Problem requirements: Please set down exactly the lines of the listing below from the line containing "Η εταιρεία ΒΙΕΛ ιδ" through the line containing "Ναυτιλιακά Προϊό", both lines included, leaving out all other lines.

Material shown:
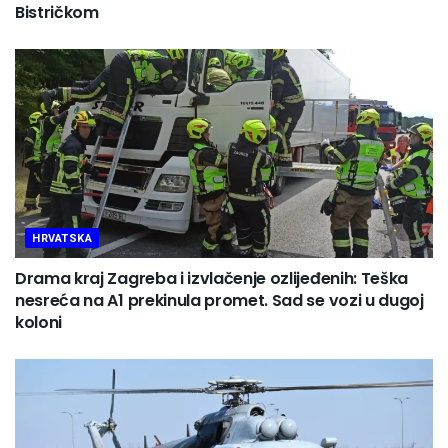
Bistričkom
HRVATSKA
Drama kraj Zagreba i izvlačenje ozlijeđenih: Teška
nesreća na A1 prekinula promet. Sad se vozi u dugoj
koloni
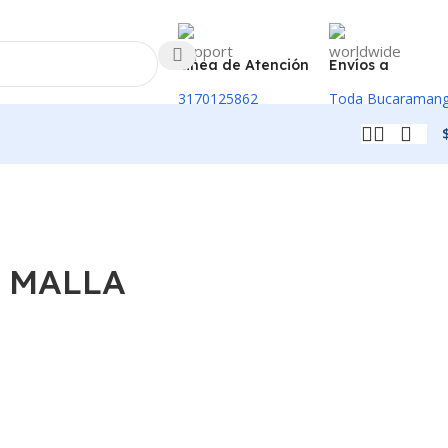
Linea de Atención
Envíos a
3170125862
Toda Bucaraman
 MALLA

* * *

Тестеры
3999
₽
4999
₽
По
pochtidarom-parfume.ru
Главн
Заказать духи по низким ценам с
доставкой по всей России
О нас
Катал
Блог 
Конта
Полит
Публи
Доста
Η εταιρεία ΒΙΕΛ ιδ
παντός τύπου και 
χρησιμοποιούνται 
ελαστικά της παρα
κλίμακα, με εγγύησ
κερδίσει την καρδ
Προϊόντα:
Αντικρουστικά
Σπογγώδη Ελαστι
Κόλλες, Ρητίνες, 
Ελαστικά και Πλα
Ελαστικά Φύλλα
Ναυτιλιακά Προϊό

Solution:
Η εταιρεία ΒΙΕΛ ιδ
παντός τύπου και 
χρησιμοποιούνται 
ελαστικά της παρα
κλίμακα, με εγγύησ
κερδίσει την καρδ
Προϊόντα:
Αντικρουστικά
Σπογγώδη Ελαστι
Κόλλες, Ρητίνες, 
Ελαστικά και Πλα
Ελαστικά Φύλλα
Ναυτιλιακά Προϊό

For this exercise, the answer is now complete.